Though perceived to be a safe sport, Venturelli et al. (2011) evidence how football has a higher injury rate per hour of exposure than both Rugby and American football (sports considered dangerous), as players are 1000x more likely to suffer injuries playing than workers in the most dangerous industrial professions (Drawer and Fuller 2002). With the impacts resulting from said injuries having wide-ranging consequences like a team’s overall performance being impacted (Hägglund et al. 2013), a player's career progression being hindered (Bangert et al. 2024) and a player’s long-term health being affected (Salzmann et al. 2017). Financially the implications are equally as severe, as Ekstrand (2013) estimates that a single injury can cost a club up to £500,000 per month, a figure driven by continued salary payments during a player’s unavailability (PFA 2023).

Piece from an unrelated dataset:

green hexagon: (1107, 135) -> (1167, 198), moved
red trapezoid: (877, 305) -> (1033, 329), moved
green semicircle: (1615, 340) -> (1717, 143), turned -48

Because of these wide-ranging impacts, the importance of injury prediction methods in football cannot be understated, but despite the urgency, many methods remain limited in their effectiveness. Traditional approaches based on regression assume linearity and thus fail to capture the complex and non-linear interactions between multiple factors (Bittencourt et al. 2016; Bullock et al. 2022). A key component of predicting injuries, given that injuries result from range of physical, environmental, socio-cultural, and psychological variables (Wiese-Bjornstal et al. 1998; Ruddy et al. 2019).

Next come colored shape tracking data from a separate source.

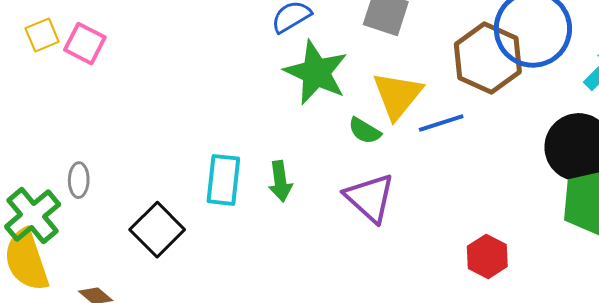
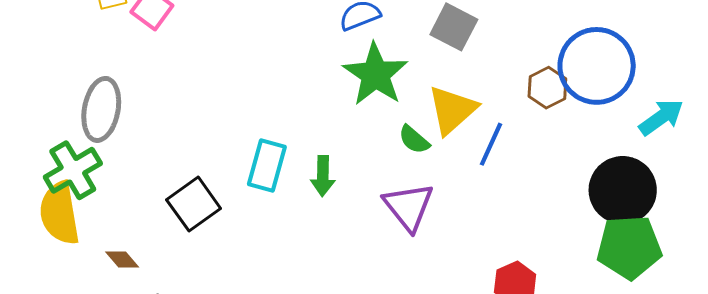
brown hexagon: (488, 58) -> (547, 88), size x0.6
blue line: (441, 123) -> (491, 144), turned -57
gray ellipse: (79, 180) -> (101, 109), moved, size x1.8

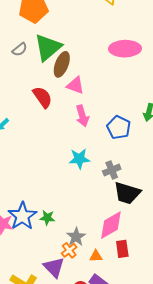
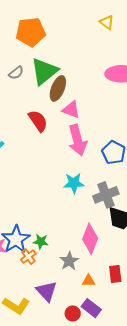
pink arrow: (82, 116) -> (78, 140), size x1.4
gray cross: (112, 170) -> (106, 195), size x1.4
pink diamond: (111, 225) -> (90, 239), moved, turned -40
orange cross: (69, 250) -> (28, 257), moved

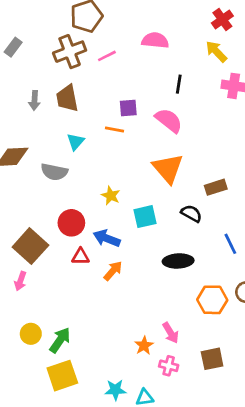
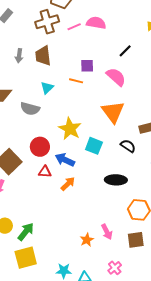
pink semicircle: (155, 40) -> (96, 23), moved
black line: (179, 84) -> (125, 51), turned 32
yellow star: (111, 196) -> (70, 129), size x1.6
cyan square: (145, 217) -> (94, 146), turned 30
brown square: (212, 359) -> (136, 240), moved
pink cross: (169, 366) -> (115, 268), moved, turned 32

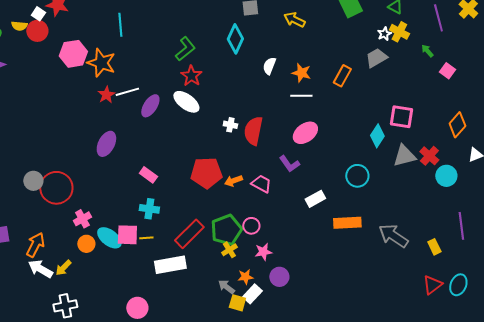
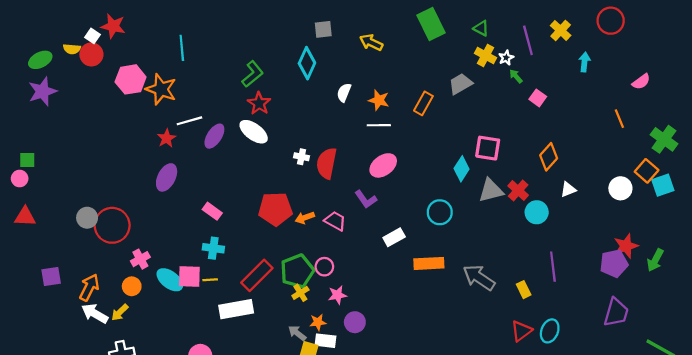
white star: (384, 34) -> (506, 58), moved
red star: (106, 95) -> (167, 138), moved
orange circle: (86, 244) -> (132, 286), moved
white rectangle: (252, 294) -> (325, 341), turned 54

In contrast ML models offer an adaptive, non-linear data driven alternative that can detect non-linear patterns in large, multidimensional datasets while simultaneously improving its own predictive power as it learns from new data (Chen et al. 2024: Rossi et al. 2021). Yang et al. (2022) showed ML models outperforming logistic regression in a large medical risk prediction context, supporting the broader methodological premise, yet Bullock et al. (2022) reports that 60% of injury prediction studies still rely on traditional techniques.
The aims of this study are therefore to: (1) critically review current literature on football injury risk factors and existing prediction methodologies; (2) design and implement a Decision Tree classifier capable of predicting whether a player will sustain an injury in a season; and (3) evaluate the model’s predictive performance, interpretability, and potential application for injury prevention strategies, while situating the findings within the broader academic and professional discourse on football injury prevention.